SQL Troubles: October 2022

30 October 2022

💎SQL Reloaded: The WINDOW Clause in SQL Server 2022 (Part III: Ranking) 🆕

In two previous posts I shown how to use the newly introduced WINDOW clause in SQL Server 2022 for simple aggregations, respectively running totals, by providing some historical context concerning what it took to do the same simple aggregations as SUM or AVG within previous versions of SQL Server. Let's look at another scenario based on the previously created Sales.vSalesOrders view - ranking records within a partition.

There are 4 ranking functions that work across partitions: Row_Number, Rank, Dense_Rank and NTile.

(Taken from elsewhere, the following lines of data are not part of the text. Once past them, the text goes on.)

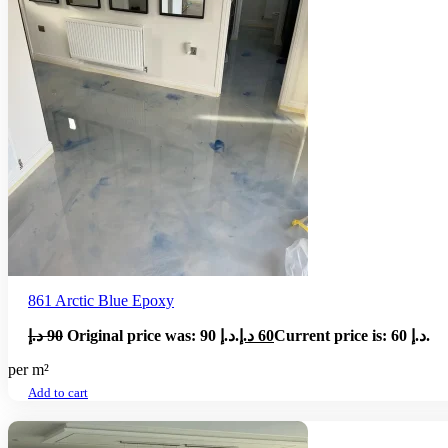
861 Arctic Blue Epoxy
د.إ
90
Original price was: 90 د.إ.
د.إ
60
Current price is: 60 د.إ.
per m²
Add to cart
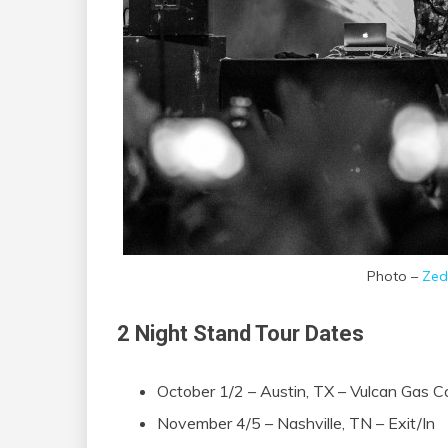
Photo –
Zed
2 Night Stand Tour Dates
October 1/2 – Austin, TX – Vulcan Gas
November 4/5 – Nashville, TN – Exit/In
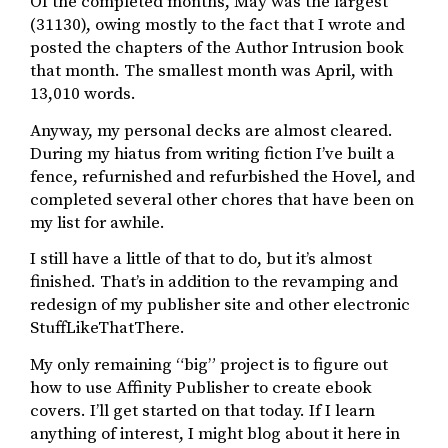
Of the completed months, May was the largest
(31130), owing mostly to the fact that I wrote and
posted the chapters of the Author Intrusion book
that month. The smallest month was April, with
13,010 words.
Anyway, my personal decks are almost cleared.
During my hiatus from writing fiction I’ve built a
fence, refurnished and refurbished the Hovel, and
completed several other chores that have been on
my list for awhile.
I still have a little of that to do, but it’s almost
finished. That’s in addition to the revamping and
redesign of my publisher site and other electronic
StuffLikeThatThere.
My only remaining “big” project is to figure out
how to use Affinity Publisher to create ebook
covers. I’ll get started on that today. If I learn
anything of interest, I might blog about it here in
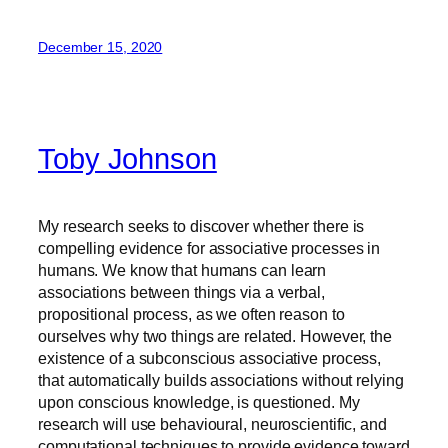
December 15, 2020
Toby Johnson
My research seeks to discover whether there is
compelling evidence for associative processes in
humans. We know that humans can learn
associations between things via a verbal,
propositional process, as we often reason to
ourselves why two things are related. However, the
existence of a subconscious associative process,
that automatically builds associations without relying
upon conscious knowledge, is questioned. My
research will use behavioural, neuroscientific, and
computational techniques to provide evidence toward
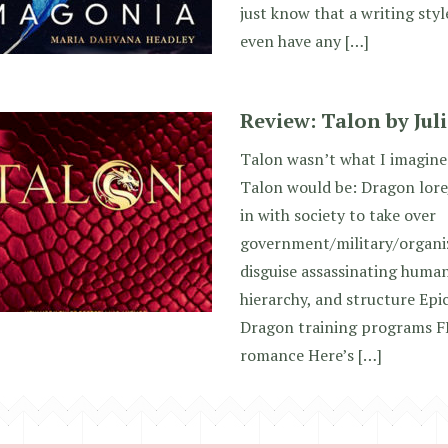
just know that a writing style
even have any […]
Review: Talon by Jul
Talon wasn’t what I imagin
Talon would be: Dragon lore
in with society to take over
government/military/organi
disguise assassinating human
hierarchy, and structure Epi
Dragon training programs 
romance Here’s […]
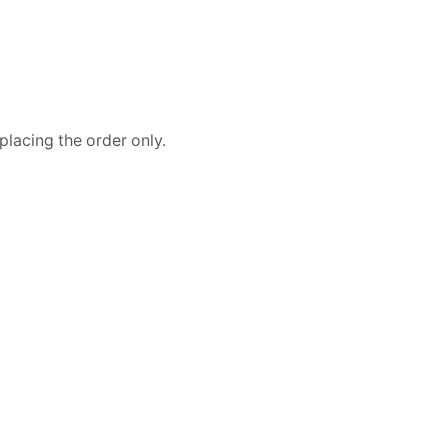
placing the order only.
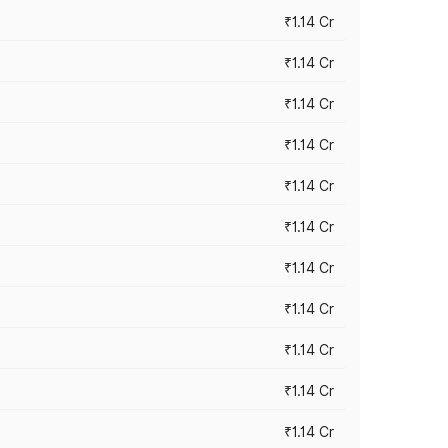
₹1.14 Cr
₹1.14 Cr
₹1.14 Cr
₹1.14 Cr
₹1.14 Cr
₹1.14 Cr
₹1.14 Cr
₹1.14 Cr
₹1.14 Cr
₹1.14 Cr
₹1.14 Cr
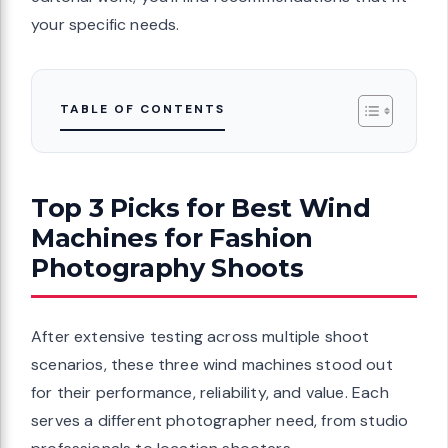
your specific needs.
TABLE OF CONTENTS
Top 3 Picks for Best Wind
Machines for Fashion
Photography Shoots
After extensive testing across multiple shoot
scenarios, these three wind machines stood out
for their performance, reliability, and value. Each
serves a different photographer need, from studio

However, in SQL Server 2000 only Row_Number could be easily implemented, and this only if there is a unique identifier (or one needed to create one on the fly):

-- ranking based on correlated subquery (SQL Server 2000+)
SELECT SOL.SalesOrderId 
, SOL.ProductId
, SOL.OrderDate
, SOL.[Year]
, SOL.[Month]
, SOL.OrderQty
, (-- correlated subquery
  SELECT count(SRT.SalesOrderId)
  FROM Sales.vSalesOrders SRT
  WHERE SRT.ProductId = SOL.ProductId 
    AND SRT.[Year] = SOL.[Year]
	AND SRT.[Month] = SOL.[Month]
    AND SRT.SalesOrderId <= SOL.SalesOrderId
   ) RowNumberByDate
FROM Sales.vSalesOrders SOL
WHERE SOL.ProductId IN (745)
  AND SOL.[Year] = 2012
  AND SOL.[Month] BETWEEN 1 AND 3
ORDER BY SOL.[Year]
, SOL.[Month]
, SOL.OrderDate ASC

As alternative for implementing the other ranking functions, one could use procedural language for looping, though this approach was not recommendable given the performance concerns.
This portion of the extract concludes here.